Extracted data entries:
┌──

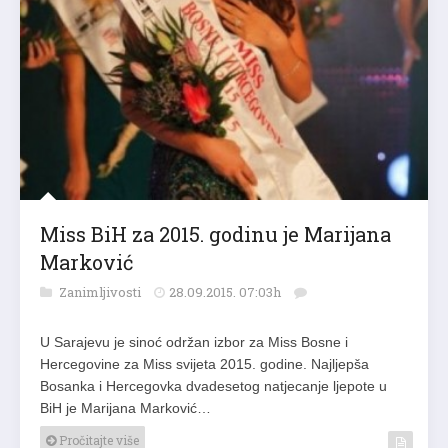
Miss BiH za 2015. godinu je Marijana
Marković
Zanimljivosti
28.09.2015. 07:03h
U Sarajevu je sinoć održan izbor za Miss Bosne i
Hercegovine za Miss svijeta 2015. godine. Najljepša
Bosanka i Hercegovka dvadesetog natjecanje ljepote u
BiH je Marijana Marković…
Pročitajte više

└──

__AIM OF THE EXERCISE__: In the entries above, find each line containing the string "Marijana" and copy it.

__ANSWER SPACE__:
Miss BiH za 2015. godinu je Marijana
BiH je Marijana Marković…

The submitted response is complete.